Page images and extracted text:
== Segment start ==

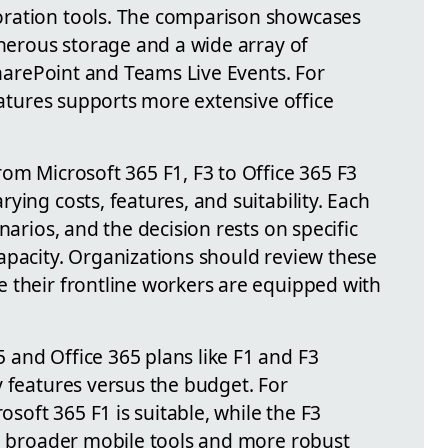
ration tools. The comparison showcases
enerous storage and a wide array of
 SharePoint and Teams Live Events. For
features supports more extensive office
om Microsoft 365 F1, F3 to Office 365 F3
ying costs, features, and suitability. Each
narios, and the decision rests on specific
apacity. Organizations should review these
 their frontline workers are equipped with
and Office 365 plans like F1 and F3
y features versus the budget. For
rosoft 365 F1 is suitable, while the F3
ng broader mobile tools and more robust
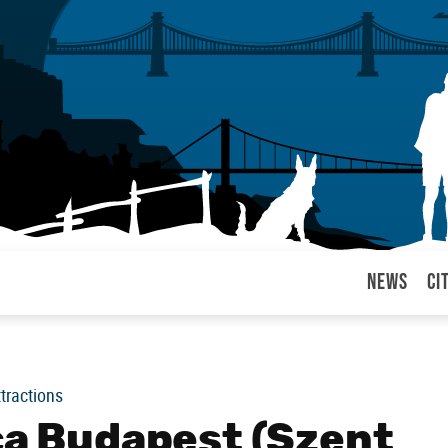
News
Ci
arul
ttractions
ica Budapest (Szent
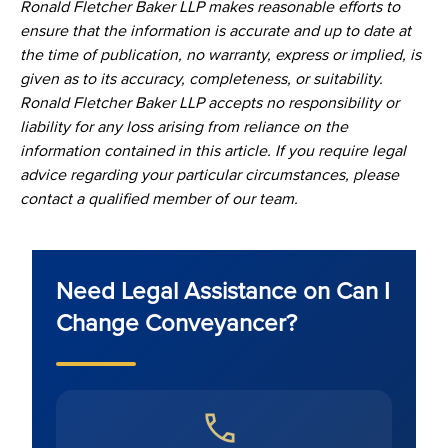
Ronald Fletcher Baker LLP makes reasonable efforts to
ensure that the information is accurate and up to date at
the time of publication, no warranty, express or implied, is
given as to its accuracy, completeness, or suitability.
Ronald Fletcher Baker LLP accepts no responsibility or
liability for any loss arising from reliance on the
information contained in this article. If you require legal
advice regarding your particular circumstances, please
contact a qualified member of our team.
Need Legal Assistance on Can I
Change Conveyancer?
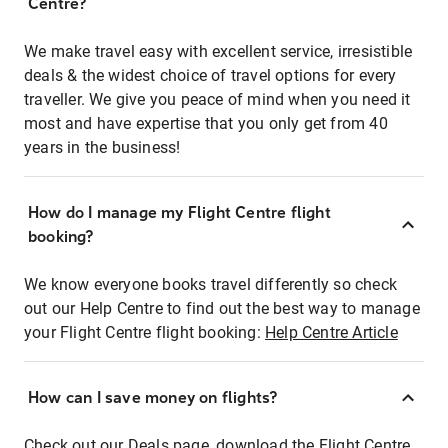
Centre?
We make travel easy with excellent service, irresistible
deals & the widest choice of travel options for every
traveller. We give you peace of mind when you need it
most and have expertise that you only get from 40
years in the business!
How do I manage my Flight Centre flight
booking?
We know everyone books travel differently so check
out our Help Centre to find out the best way to manage
your Flight Centre flight booking:
Help Centre Article
How can I save money on flights?
Check out our Deals page, download the Flight Centre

== Segment end ==

What the task requires - All entries need repeating exactly, but without the pictures.

Reply -
ration tools. The comparison showcases
enerous storage and a wide array of
 SharePoint and Teams Live Events. For
features supports more extensive office
om Microsoft 365 F1, F3 to Office 365 F3
ying costs, features, and suitability. Each
narios, and the decision rests on specific
apacity. Organizations should review these
 their frontline workers are equipped with
and Office 365 plans like F1 and F3
y features versus the budget. For
rosoft 365 F1 is suitable, while the F3
ng broader mobile tools and more robust
News
Ci
arul
ttractions
ica Budapest (Szent
Ronald Fletcher Baker LLP makes reasonable efforts to
ensure that the information is accurate and up to date at
the time of publication, no warranty, express or implied, is
given as to its accuracy, completeness, or suitability.
Ronald Fletcher Baker LLP accepts no responsibility or
liability for any loss arising from reliance on the
information contained in this article. If you require legal
advice regarding your particular circumstances, please
contact a qualified member of our team.
Need Legal Assistance on Can I
Change Conveyancer?
Centre?
We make travel easy with excellent service, irresistible
deals & the widest choice of travel options for every
traveller. We give you peace of mind when you need it
most and have expertise that you only get from 40
years in the business!
How do I manage my Flight Centre flight
booking?
We know everyone books travel differently so check
out our Help Centre to find out the best way to manage
your Flight Centre flight booking:
Help Centre Article
How can I save money on flights?
Check out our Deals page, download the Flight Centre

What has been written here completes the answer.